◆ **TASK ITEM**: An acceptable response holds only the line containing "all categories (172, 194)" and every line after it to the end of the records, each reproduced exactly.

━━━━━ TASK INPUT

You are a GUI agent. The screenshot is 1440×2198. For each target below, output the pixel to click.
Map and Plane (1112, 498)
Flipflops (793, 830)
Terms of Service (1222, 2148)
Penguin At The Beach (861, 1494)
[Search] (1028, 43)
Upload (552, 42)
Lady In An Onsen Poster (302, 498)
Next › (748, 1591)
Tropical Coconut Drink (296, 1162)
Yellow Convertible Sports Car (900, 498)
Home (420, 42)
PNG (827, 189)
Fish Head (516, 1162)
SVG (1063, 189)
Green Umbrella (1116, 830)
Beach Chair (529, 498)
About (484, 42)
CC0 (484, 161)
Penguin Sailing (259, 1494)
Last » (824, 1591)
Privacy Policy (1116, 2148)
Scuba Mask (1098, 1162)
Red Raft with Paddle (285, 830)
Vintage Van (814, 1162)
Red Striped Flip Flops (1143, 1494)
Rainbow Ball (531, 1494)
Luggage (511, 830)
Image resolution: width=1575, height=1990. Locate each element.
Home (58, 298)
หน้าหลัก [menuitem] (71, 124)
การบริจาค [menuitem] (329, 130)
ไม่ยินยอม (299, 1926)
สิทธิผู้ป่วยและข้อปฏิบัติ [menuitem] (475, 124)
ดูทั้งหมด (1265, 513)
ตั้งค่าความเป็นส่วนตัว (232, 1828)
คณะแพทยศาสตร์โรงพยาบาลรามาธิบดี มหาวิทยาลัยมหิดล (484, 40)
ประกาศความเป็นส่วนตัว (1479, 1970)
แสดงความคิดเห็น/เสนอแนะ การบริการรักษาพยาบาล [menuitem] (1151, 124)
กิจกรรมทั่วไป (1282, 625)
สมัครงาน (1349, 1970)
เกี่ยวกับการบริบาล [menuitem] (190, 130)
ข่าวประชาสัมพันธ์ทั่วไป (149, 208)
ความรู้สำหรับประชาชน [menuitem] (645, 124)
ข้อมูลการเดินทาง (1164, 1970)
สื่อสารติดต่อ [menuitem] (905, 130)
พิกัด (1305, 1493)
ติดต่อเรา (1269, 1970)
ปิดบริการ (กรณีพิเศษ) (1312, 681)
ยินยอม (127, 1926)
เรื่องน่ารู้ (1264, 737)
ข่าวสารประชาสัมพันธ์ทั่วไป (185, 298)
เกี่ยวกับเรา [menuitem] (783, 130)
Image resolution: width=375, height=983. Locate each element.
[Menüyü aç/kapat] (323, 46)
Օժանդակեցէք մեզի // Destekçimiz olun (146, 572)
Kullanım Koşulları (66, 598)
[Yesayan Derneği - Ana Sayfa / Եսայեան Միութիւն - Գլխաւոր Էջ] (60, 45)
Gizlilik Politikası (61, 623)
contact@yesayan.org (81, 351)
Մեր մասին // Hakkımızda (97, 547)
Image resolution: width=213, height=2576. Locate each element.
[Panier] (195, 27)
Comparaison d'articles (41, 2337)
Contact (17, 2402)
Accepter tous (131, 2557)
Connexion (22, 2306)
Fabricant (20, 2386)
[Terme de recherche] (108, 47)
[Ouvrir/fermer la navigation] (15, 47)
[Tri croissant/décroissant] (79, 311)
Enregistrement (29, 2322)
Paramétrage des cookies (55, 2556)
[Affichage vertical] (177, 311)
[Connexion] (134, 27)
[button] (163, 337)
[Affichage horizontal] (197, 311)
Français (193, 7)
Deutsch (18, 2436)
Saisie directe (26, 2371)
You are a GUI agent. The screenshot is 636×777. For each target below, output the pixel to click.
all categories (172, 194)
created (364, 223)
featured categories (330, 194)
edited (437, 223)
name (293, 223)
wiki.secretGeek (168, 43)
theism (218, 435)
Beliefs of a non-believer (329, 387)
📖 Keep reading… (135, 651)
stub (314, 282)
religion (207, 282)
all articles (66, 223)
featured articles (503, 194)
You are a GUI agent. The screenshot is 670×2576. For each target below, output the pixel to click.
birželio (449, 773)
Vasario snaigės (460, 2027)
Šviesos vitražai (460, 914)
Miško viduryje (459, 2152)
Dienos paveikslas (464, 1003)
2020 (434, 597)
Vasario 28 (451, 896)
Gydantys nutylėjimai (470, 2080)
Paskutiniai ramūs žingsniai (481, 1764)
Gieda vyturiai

━━━━━━━━━━

◆ **SOLUTION**:
all categories (172, 194)
created (364, 223)
featured categories (330, 194)
edited (437, 223)
name (293, 223)
wiki.secretGeek (168, 43)
theism (218, 435)
Beliefs of a non-believer (329, 387)
📖 Keep reading… (135, 651)
stub (314, 282)
religion (207, 282)
all articles (66, 223)
featured articles (503, 194)
You are a GUI agent. The screenshot is 670×2576. For each target below, output the pixel to click.
birželio (449, 773)
Vasario snaigės (460, 2027)
Šviesos vitražai (460, 914)
Miško viduryje (459, 2152)
Dienos paveikslas (464, 1003)
2020 (434, 597)
Vasario 28 (451, 896)
Gydantys nutylėjimai (470, 2080)
Paskutiniai ramūs žingsniai (481, 1764)
Gieda vyturiai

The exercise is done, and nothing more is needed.